Generally, a beneficiary may elect to receive payment of the plan benefit from their beneficiary account as a lump sum or in annual, monthly or quarterly instalment payments.
You withdrew all the funds from your beneficiary account which were paid into a bank account you held in Country X. Country X tax was withheld from the amount paid to you.
Relevant legislative provisions
Income Tax Assessment Act 1936 section 99B
Income Tax Assessment Act 1936 subsection 99B(1)
Income Tax Assessment Act 1936 subsection 99B(2)
Income Tax Assessment Act 1936 paragraph 99B(2)(a)
Income Tax Assessment Act 1997 section 10-5
Reasons for decision
The assessable income of a resident taxpayer includes income according to ordinary concepts (ordinary income) and statutory income derived from all sources, whether in or out of Australia, during the income year.
Section 10-5 of the Income Tax Assessment Act 1997 (ITAA 1997) lists certain statutory amounts that form part of assessable income. Included in this list is section 99B of the ITAA 1936 which deals with trust income not previously subject to tax in Australia.
Subsection 99B(1) of the ITAA 1936 provides that where, during a year of income, a beneficiary who was a resident at any time during the year is paid a distribution from a trust, or has an amount of trust property applied for their benefit, the amount is to be included in the assessable income of the beneficiary.
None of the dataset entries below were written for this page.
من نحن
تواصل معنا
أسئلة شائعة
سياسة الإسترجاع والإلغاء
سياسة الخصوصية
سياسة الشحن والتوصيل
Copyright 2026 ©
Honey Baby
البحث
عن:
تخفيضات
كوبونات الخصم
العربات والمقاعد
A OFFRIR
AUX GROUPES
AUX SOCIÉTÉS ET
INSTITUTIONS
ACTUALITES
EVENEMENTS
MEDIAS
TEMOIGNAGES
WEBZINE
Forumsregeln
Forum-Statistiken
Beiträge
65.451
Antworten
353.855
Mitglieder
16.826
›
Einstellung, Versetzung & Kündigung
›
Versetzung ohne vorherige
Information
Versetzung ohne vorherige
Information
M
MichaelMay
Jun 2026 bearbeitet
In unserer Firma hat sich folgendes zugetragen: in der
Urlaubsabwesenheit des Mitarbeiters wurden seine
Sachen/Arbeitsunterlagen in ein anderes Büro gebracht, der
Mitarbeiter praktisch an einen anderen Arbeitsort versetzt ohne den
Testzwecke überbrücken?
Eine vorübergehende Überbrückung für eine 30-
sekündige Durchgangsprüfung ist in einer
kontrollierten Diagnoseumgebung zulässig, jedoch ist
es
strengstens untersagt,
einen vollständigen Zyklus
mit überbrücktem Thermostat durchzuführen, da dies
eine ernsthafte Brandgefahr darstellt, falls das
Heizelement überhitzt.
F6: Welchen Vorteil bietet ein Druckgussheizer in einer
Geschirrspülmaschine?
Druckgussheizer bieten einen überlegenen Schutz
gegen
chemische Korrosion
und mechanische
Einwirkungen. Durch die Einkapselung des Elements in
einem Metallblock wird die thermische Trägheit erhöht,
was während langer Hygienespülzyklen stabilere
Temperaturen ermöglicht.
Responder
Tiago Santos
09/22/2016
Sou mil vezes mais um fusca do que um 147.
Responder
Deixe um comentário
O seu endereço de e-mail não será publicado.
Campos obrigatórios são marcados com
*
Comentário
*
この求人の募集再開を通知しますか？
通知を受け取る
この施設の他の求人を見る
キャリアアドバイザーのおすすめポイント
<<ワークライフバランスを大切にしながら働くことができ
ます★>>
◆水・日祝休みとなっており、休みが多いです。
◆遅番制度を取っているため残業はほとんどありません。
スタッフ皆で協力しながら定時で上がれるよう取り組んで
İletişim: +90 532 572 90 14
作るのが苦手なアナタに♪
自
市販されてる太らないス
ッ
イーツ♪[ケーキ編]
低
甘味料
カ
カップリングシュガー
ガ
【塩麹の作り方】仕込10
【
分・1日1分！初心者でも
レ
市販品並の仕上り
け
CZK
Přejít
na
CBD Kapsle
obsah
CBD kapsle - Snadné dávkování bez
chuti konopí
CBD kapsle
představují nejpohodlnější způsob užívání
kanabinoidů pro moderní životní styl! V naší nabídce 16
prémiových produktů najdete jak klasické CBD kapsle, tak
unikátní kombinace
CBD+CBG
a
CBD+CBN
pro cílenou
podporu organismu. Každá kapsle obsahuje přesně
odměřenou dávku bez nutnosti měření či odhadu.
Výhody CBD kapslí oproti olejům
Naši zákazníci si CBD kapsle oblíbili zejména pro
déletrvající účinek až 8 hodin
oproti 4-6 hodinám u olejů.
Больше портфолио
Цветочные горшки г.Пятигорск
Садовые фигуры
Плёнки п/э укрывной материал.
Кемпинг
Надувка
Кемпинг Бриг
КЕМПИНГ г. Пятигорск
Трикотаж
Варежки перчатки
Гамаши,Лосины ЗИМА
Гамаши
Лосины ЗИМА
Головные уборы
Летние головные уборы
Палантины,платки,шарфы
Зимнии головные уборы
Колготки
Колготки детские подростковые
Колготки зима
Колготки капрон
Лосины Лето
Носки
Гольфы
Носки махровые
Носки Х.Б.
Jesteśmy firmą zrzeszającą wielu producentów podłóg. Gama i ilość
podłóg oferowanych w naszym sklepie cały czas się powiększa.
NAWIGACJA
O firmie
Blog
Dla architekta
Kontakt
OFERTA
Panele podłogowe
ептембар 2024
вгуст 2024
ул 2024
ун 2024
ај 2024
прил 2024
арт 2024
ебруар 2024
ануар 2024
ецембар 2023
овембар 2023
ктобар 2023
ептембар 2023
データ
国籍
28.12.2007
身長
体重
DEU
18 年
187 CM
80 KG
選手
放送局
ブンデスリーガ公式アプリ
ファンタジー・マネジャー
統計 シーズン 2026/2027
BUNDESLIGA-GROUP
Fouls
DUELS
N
Relevantly to your situation, subsection 99B(2) of the ITAA 1936 modifies the rule in subsection 99B(1) and has the effect that the amount to be included in assessable income under subsection 99B(1) is not to include any amount that represents either:
• Corpus of the trust estate (except to the extent it is attributable to mounts derived by the trust estate that, if they had been derived by a taxpayer being a resident, would have been included in the assessable income of that taxpayer of a year of income (paragraph 99B(2)(a) of the ITAA 1936)
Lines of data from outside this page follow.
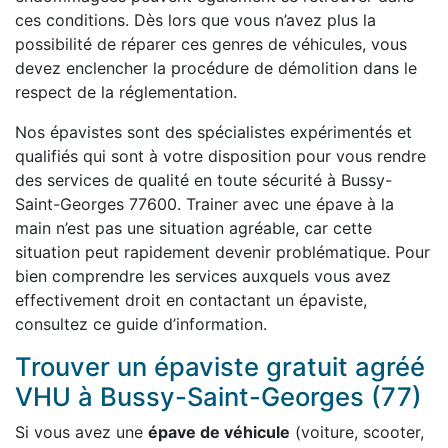
ces conditions. Dès lors que vous n’avez plus la
possibilité de réparer ces genres de véhicules, vous
devez enclencher la procédure de démolition dans le
respect de la réglementation.
Nos épavistes sont des spécialistes expérimentés et
qualifiés qui sont à votre disposition pour vous rendre
des services de qualité en toute sécurité à Bussy-
Saint-Georges 77600. Trainer avec une épave à la
main n’est pas une situation agréable, car cette
situation peut rapidement devenir problématique. Pour
bien comprendre les services auxquels vous avez
effectivement droit en contactant un épaviste,
consultez ce guide d’information.
Trouver un épaviste gratuit agréé
VHU à Bussy-Saint-Georges (77)
Si vous avez une
épave de véhicule
(voiture, scooter,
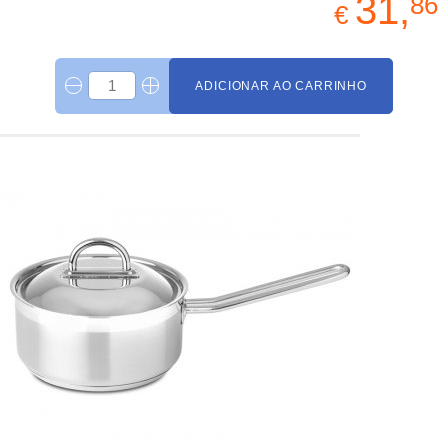
31,
86
€
ADICIONAR AO CARRINHO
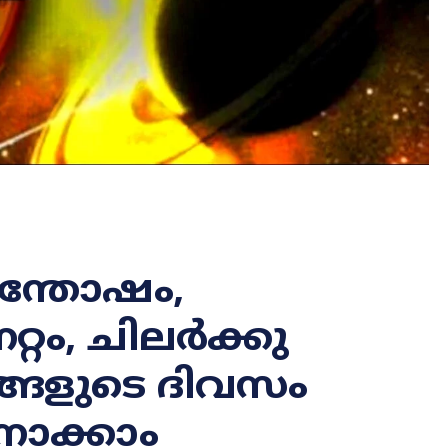
സന്തോഷം,
്റം, ചിലർക്കു
ങ്ങളുടെ ദിവസം
നോക്കാം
• amounts that would not have been included in the assessable income of a resident taxpayer (paragraph 99B(2)(b) of the ITAA 1936), and
• amounts previously included in the beneficiary's income under section 97 of the ITAA 1936 (paragraph 99B(2)(c) of the ITAA1936).
The Macquarie Dictionary (Online edition 2022) defines 'corpus' to mean a 'principal or capital sum as opposed to interest or income'.
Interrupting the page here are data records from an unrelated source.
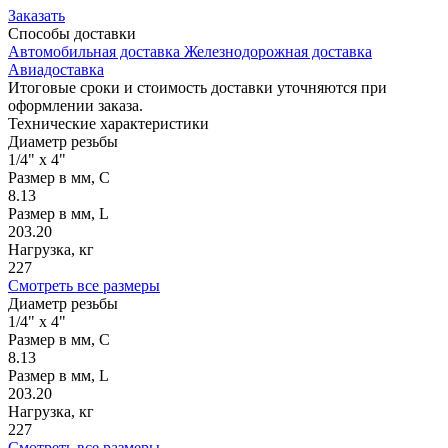
Заказать
Способы
доставки
Автомобильная доставка
Железнодорожная доставка
Авиадоставка
Итоговые сроки и стоимость доставки уточняются при
оформлении заказа.
Технические
характеристики
Диаметр резьбы
1/4" x 4"
Размер в мм, С
8.13
Размер в мм, L
203.20
Нагрузка, кг
227
Смотреть все размеры
Диаметр резьбы
1/4" x 4"
Размер в мм, С
8.13
Размер в мм, L
203.20
Нагрузка, кг
227
Смотреть все размеры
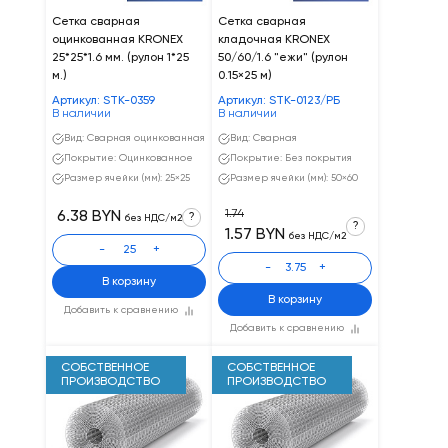
Сетка сварная
Сетка сварная
оцинкованная KRONEX
кладочная KRONEX
25*25*1.6 мм. (рулон 1*25
50/60/1.6 "ежи" (рулон
м.)
0.15×25 м)
Артикул: STK-0359
Артикул: STK-0123/РБ
В наличии
В наличии
Вид: Сварная оцинкованная
Вид: Сварная
Покрытие: Оцинкованное
Покрытие: Без покрытия
Размер ячейки (мм): 25×25
Размер ячейки (мм): 50×60
1.74
6.38 BYN
?
без НДС/м2
?
1.57 BYN
без НДС/м2
-
+
-
+
В корзину
В корзину
Добавить к сравнению
Добавить к сравнению
СОБСТВЕННОЕ
СОБСТВЕННОЕ
ПРОИЗВОДСТВО
ПРОИЗВОДСТВО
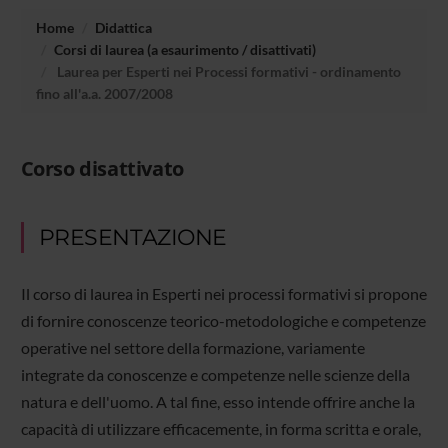
Home
Didattica
Corsi di laurea (a esaurimento / disattivati)
Laurea per Esperti nei Processi formativi - ordinamento
fino all'a.a. 2007/2008
Corso disattivato
PRESENTAZIONE
Il corso di laurea in Esperti nei processi formativi si propone
di fornire conoscenze teorico-metodologiche e competenze
operative nel settore della formazione, variamente
integrate da conoscenze e competenze nelle scienze della
natura e dell'uomo. A tal fine, esso intende offrire anche la
capacità di utilizzare efficacemente, in forma scritta e orale,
In your case, to the extent that the amount withdrawn from the foreign inherited retirement savings plan account represents an amount rolled-over from another plan, the amount represents corpus of a trust estate and is an amount to which paragraph 99B(2)(a) of the ITAA 1936 applies. Further, the amount is not attributable to an amount or amounts derived by the trust estate that, if they had been derived by an Australian resident taxpayer, would have been included in the assessable income of that taxpayer.
Therefore, the amount rolled over into your inherited retirement savings plan account as a beneficiary of your relative's retirement savings plan and subsequently withdrawn by you is not subject to tax under subsection 99B(1) of the ITAA 1936.
However, to the extent that the amount withdrawn from the inherited retirement savings plan account represented earnings on the corpus of the fund from when you became its owner, the amount would represent an amount that, if derived by a taxpayer being a resident, would have been included in the assessable income of that taxpayer. This is because earnings by way of interest or capital gains is normally assessable income in the hands of an Australian resident taxpayer.
Therefore, the amount withdrawn from the plan account that represented earnings on the corpus of the fund from when you became its owner is not excluded from assessable income by paragraph 99B(2)(a) of the ITAA 1936 and is included in your assessable income under subsection 99B(1) of the ITAA 1936.